A Directora Regional de Prevenção e Combate às Dependências alertou, na Maia, em S. Miguel, para as consequências do uso precoce de substâncias na saúde e bem-estar do indivíduo adulto, salientando que pode provocar danos irreversíveis.
 “O uso persistente de substâncias, lícitas e ilícitas, em idade precoce pode levar a danos físicos e mentais irreversíveis”, afirmou Suzete Frias, salientando que “é preciso alertar os jovens para esta realidade, falando e desconstruindo mitos, seja através do ensino, dos cuidados de saúde ou das artes”.

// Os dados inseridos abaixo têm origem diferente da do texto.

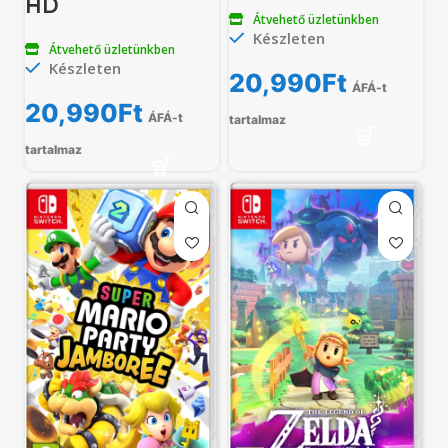
HD
Átvehető üzletünkben
Készleten
Átvehető üzletünkben
Készleten
20,990
Ft
ÁFÁ-t
20,990
Ft
ÁFÁ-t
tartalmaz
tartalmaz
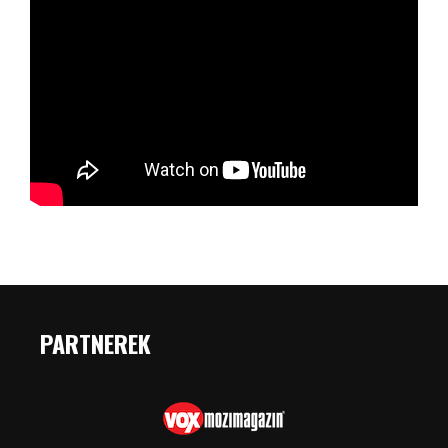
PARTNEREK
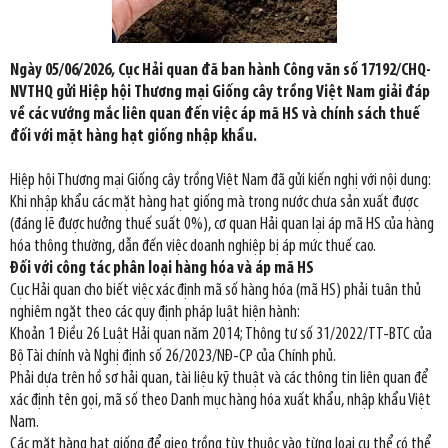
Ngày 05/06/2026, Cục Hải quan đã ban hành Công văn số 17192/CHQ-
NVTHQ gửi Hiệp hội Thương mại Giống cây trồng Việt Nam giải đáp
về các vướng mắc liên quan đến việc áp mã HS và chính sách thuế
đối với mặt hàng hạt giống nhập khẩu.
Hiệp hội Thương mại Giống cây trồng Việt Nam đã gửi kiến nghị với nội dung:
Khi nhập khẩu các mặt hàng hạt giống mà trong nước chưa sản xuất được
(đáng lẽ được hưởng thuế suất 0%), cơ quan Hải quan lại áp mã HS của hàng
hóa thông thường, dẫn đến việc doanh nghiệp bị áp mức thuế cao.
Đối với công tác phân loại hàng hóa và áp mã HS
Cục Hải quan cho biết việc xác định mã số hàng hóa (mã HS) phải tuân thủ
nghiêm ngặt theo các quy định pháp luật hiện hành:
Khoản 1 Điều 26 Luật Hải quan năm 2014; Thông tư số 31/2022/TT-BTC của
Bộ Tài chính và Nghị định số 26/2023/NĐ-CP của Chính phủ.
Phải dựa trên hồ sơ hải quan, tài liệu kỹ thuật và các thông tin liên quan để
xác định tên gọi, mã số theo Danh mục hàng hóa xuất khẩu, nhập khẩu Việt
Nam.
Các mặt hàng hạt giống để gieo trồng tùy thuộc vào từng loại cụ thể có thể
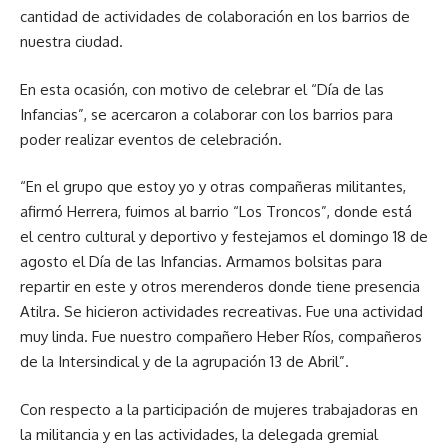
cantidad de actividades de colaboración en los barrios de
nuestra ciudad.
En esta ocasión, con motivo de celebrar el “Día de las
Infancias”, se acercaron a colaborar con los barrios para
poder realizar eventos de celebración.
“En el grupo que estoy yo y otras compañeras militantes,
afirmó Herrera, fuimos al barrio “Los Troncos”, donde está
el centro cultural y deportivo y festejamos el domingo 18 de
agosto el Día de las Infancias. Armamos bolsitas para
repartir en este y otros merenderos donde tiene presencia
Atilra. Se hicieron actividades recreativas. Fue una actividad
muy linda. Fue nuestro compañero Heber Ríos, compañeros
de la Intersindical y de la agrupación 13 de Abril”.
Con respecto a la participación de mujeres trabajadoras en
la militancia y en las actividades, la delegada gremial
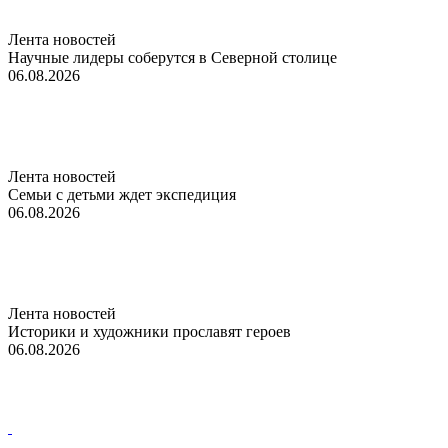
Лента новостей
Научные лидеры соберутся в Северной столице
06.08.2026
Лента новостей
Семьи с детьми ждет экспедиция
06.08.2026
Лента новостей
Историки и художники прославят героев
06.08.2026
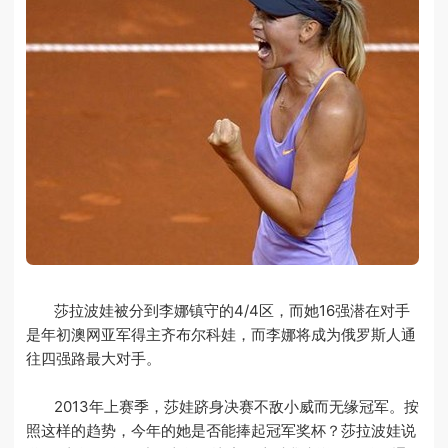
莎拉波娃被分到李娜镇守的4/4区，而她16强潜在对手
是年初澳网亚军得主齐布尔科娃，而李娜将成为俄罗斯人通
往四强路最大对手。
2013年上赛季，莎娃跻身决赛不敌小威而无缘冠军。按
照这样的趋势，今年的她是否能捧起冠军奖杯？莎拉波娃说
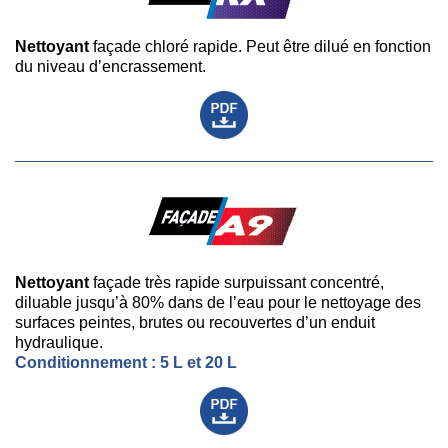
Nettoyant
façade chloré rapide. Peut être dilué en fonction
du niveau d’encrassement.
Nettoyant
façade très rapide surpuissant concentré,
diluable jusqu’à 80% dans de l’eau pour le nettoyage des
surfaces peintes, brutes ou recouvertes d’un enduit
hydraulique.
Conditionnement : 5 L et 20 L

 Suzete Frias, que falava à margem de uma sessão de teatro-debate do Teatro do Oprimido, referiu que “o teatro tem um impacto grande no desenvolvimento das capacidades motoras, sociais e pessoais e no ultrapassar de diferentes conflitos”.
 A sessão decorreu ao longo de três horas e foi desenvolvida através de uma metodologia activa, com recurso ao teatro-debate, a mais completa técnica de intervenção pedagógica do Teatro do Oprimido, abordando temas como o consumo de álcool, de tabaco e de substâncias ilícitas.
 Os jovens participantes foram convidados a construir cenas com fixação de papéis e clarificação da opressão, a que se seguiu um debate.
 “Através da representação de cenas como a pressão dos colegas para o consumo, a coacção pelas redes sociais, a coacção dos traficantes ou a situação de um amigo em overdose, os jovens tiveram a oportunidade de desconstruir mitos e equacionar soluções”, frisou Suzete Frias.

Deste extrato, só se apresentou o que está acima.